A color palette generator is a tool that helps designers, developers, and creatives build sets of colors that work well together. Instead of picking colors at random and hoping they look good side by side, a palette generator uses color theory principles to produce harmonious combinations automatically. This tool creates 5-color palettes using six different harmony modes, all based on relationships within the HSL (Hue, Saturation, Lightness) color space. Whether you are designing a website, building a brand identity, creating illustrations, or styling a mobile app, having a cohesive palette saves time and produces more polished results. Every calculation runs entirely in your browser, so your color choices stay private and the tool works offline once the page has loaded.
How to Use This Tool
Start by choosing a base color using the color picker on the left side of the controls bar. This base color serves as the seed from which the rest of the palette is derived. Next, select a harmony mode from the dropdown menu. Each mode applies a different color theory rule to generate the remaining four colors. Click the "Generate" button or press the spacebar to create a new palette. If you find a color you love, click the lock icon on its swatch to keep it in place while regenerating the others. Click any swatch to copy its hex code to your clipboard instantly. When your palette is ready, use the export options to get it as CSS custom properties, SCSS variables, a Tailwind CSS configuration snippet, raw JSON data, or even a downloadable PNG image. The tool also checks WCAG contrast ratios between each pair of adjacent colors, so you can see at a glance whether your palette meets accessibility standards for text and backgrounds.
Key Features
The six harmony modes cover the most important relationships in color theory. Analogous palettes use hues within 30 degrees of the base, producing calm and cohesive schemes. Complementary mode places colors on opposite sides of the color wheel for strong visual contrast. Triadic distributes three hues evenly around the wheel, then fills in two additional supporting colors. Split-Complementary offers a softer alternative to straight complementary by using the two hues adjacent to the complement. Monochromatic stays on a single hue and varies only saturation and lightness, which is ideal for minimal or elegant designs. The Random mode ignores color theory entirely and generates five completely random colors for unexpected inspiration. Each swatch displays the hex code, RGB values, and HSL values so you always have the format you need. The locking feature lets you pin any number of individual colors while regenerating the rest, making it easy to iterate toward a perfect palette. Palette history stores the last 10 palettes you generated in your browser's local storage, so you can revisit earlier ideas without writing anything down.

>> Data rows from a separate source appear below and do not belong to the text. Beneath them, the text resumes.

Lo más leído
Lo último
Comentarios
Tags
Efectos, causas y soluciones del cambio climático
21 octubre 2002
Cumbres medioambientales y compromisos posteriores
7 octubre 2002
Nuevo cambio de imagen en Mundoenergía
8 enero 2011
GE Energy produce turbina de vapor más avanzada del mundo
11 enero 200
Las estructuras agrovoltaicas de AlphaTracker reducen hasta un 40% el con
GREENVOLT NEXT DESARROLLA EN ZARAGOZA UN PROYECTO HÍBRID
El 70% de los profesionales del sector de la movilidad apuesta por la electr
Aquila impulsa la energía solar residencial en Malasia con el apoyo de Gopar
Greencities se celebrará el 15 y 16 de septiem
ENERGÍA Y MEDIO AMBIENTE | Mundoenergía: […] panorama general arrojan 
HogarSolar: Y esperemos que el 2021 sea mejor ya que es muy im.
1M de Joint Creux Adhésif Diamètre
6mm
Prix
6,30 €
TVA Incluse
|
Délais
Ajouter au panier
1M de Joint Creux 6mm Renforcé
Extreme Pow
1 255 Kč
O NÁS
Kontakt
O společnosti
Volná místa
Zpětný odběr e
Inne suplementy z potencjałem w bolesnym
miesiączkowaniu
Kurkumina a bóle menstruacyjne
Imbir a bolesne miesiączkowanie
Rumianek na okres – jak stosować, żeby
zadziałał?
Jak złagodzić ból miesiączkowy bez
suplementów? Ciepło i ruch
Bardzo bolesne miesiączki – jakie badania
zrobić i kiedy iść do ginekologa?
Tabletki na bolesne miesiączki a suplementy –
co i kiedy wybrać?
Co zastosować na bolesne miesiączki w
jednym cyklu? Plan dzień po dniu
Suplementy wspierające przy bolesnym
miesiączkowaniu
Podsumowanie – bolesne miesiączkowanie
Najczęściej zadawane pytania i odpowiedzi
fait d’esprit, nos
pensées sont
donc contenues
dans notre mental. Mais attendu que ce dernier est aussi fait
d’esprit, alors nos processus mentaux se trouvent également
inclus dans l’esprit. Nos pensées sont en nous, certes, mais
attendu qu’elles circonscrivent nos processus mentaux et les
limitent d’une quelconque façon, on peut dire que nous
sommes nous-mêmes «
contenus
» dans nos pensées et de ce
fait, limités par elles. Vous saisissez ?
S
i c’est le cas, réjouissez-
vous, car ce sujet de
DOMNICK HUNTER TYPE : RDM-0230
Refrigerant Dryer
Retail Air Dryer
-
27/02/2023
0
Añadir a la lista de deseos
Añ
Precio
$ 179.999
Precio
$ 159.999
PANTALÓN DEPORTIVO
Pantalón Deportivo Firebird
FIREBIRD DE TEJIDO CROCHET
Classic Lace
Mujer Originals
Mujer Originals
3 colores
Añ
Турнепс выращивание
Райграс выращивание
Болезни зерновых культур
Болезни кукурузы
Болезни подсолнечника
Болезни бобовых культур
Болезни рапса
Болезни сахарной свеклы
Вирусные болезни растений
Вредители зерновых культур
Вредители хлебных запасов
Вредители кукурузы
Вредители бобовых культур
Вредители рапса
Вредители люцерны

Frequently Asked Questions
What is HSL and why does this tool use it? HSL stands for Hue, Saturation, and Lightness. It is a cylindrical color model that maps naturally to how humans perceive color relationships. Working in HSL makes it straightforward to rotate hues for harmony modes and to adjust vibrancy or brightness independently.

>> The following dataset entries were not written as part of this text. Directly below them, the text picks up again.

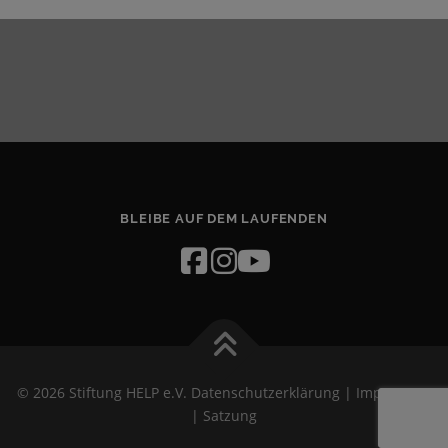
BLEIBE AUF DEM LAUFENDEN
© 2026 Stiftung HELP e.V.
Datenschutzerklärung
|
Impressum
|
Satzung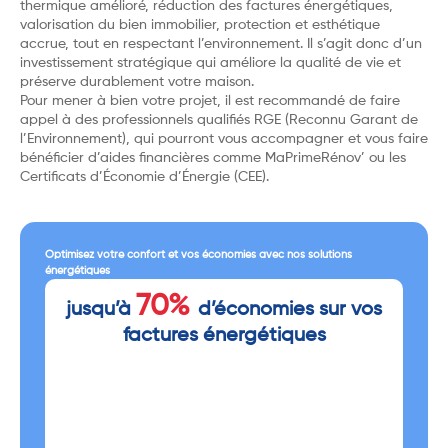
thermique amélioré, réduction des factures énergétiques,
valorisation du bien immobilier, protection et esthétique
accrue, tout en respectant l’environnement. Il s’agit donc d’un
investissement stratégique qui améliore la qualité de vie et
préserve durablement votre maison.
Pour mener à bien votre projet, il est recommandé de faire
appel à des professionnels qualifiés RGE (Reconnu Garant de
l’Environnement), qui pourront vous accompagner et vous faire
bénéficier d’aides financières comme MaPrimeRénov’ ou les
Certificats d’Économie d’Énergie (CEE).
Optimisez votre confort et vos économies avec nos solutions
énergétiques
70%
jusqu’à
d’économies sur vos
factures énergétiques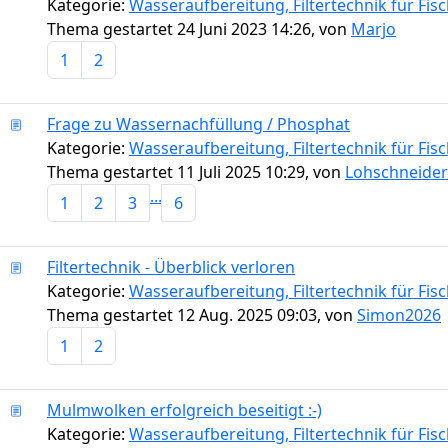
Kategorie:
Wasseraufbereitung, Filtertechnik für Fi
Thema gestartet 24 Juni 2023 14:26, von
Marjo
1
2
Frage zu Wassernachfüllung / Phosphat
Kategorie:
Wasseraufbereitung, Filtertechnik für Fi
Thema gestartet 11 Juli 2025 10:29, von
Lohschneider
...
1
2
3
6
Filtertechnik - Überblick verloren
Kategorie:
Wasseraufbereitung, Filtertechnik für Fi
Thema gestartet 12 Aug. 2025 09:03, von
Simon2026
1
2
Mulmwolken erfolgreich beseitigt :-)
Kategorie:
Wasseraufbereitung, Filtertechnik für Fi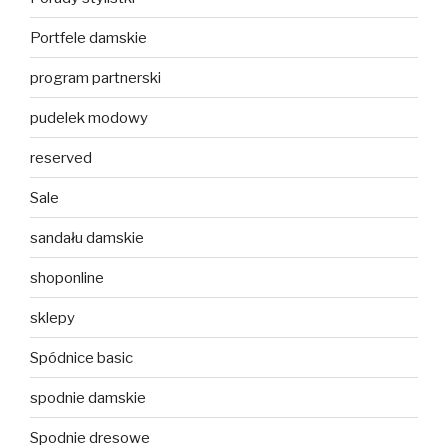
Portfele damskie
program partnerski
pudelek modowy
reserved
Sale
sandału damskie
shoponline
sklepy
Spódnice basic
spodnie damskie
Spodnie dresowe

Can I use these palettes in commercial projects? Yes. The colors you generate are mathematical values, not copyrighted content. You are free to use any palette in personal or commercial work without attribution.
What do the WCAG contrast grades mean? WCAG (Web Content Accessibility Guidelines) defines contrast ratios between foreground and background colors. A ratio of 4.5:1 or higher passes AA for normal text. A ratio of 7:1 or higher passes AAA, the strictest level. Ratios between 3:1 and 4.5:1 pass AA only for large text. Below 3:1 is considered a fail. This tool checks contrast between every pair of adjacent colors in your palette so you can evaluate readability at a glance.
Is my data stored or sent anywhere? No. All color generation and export happens locally in your browser using JavaScript. Nothing is transmitted to a server. Palette history is saved in localStorage on your device and can be cleared at any time by clearing your browser data.
How do I get consistent results across monitors? Color appearance depends on your display calibration and color profile. For accurate color matching in print or production work, use a calibrated monitor and verify final colors with a hardware colorimeter. This tool outputs precise numerical values, so the mathematical color is always consistent even if visual appearance varies by screen.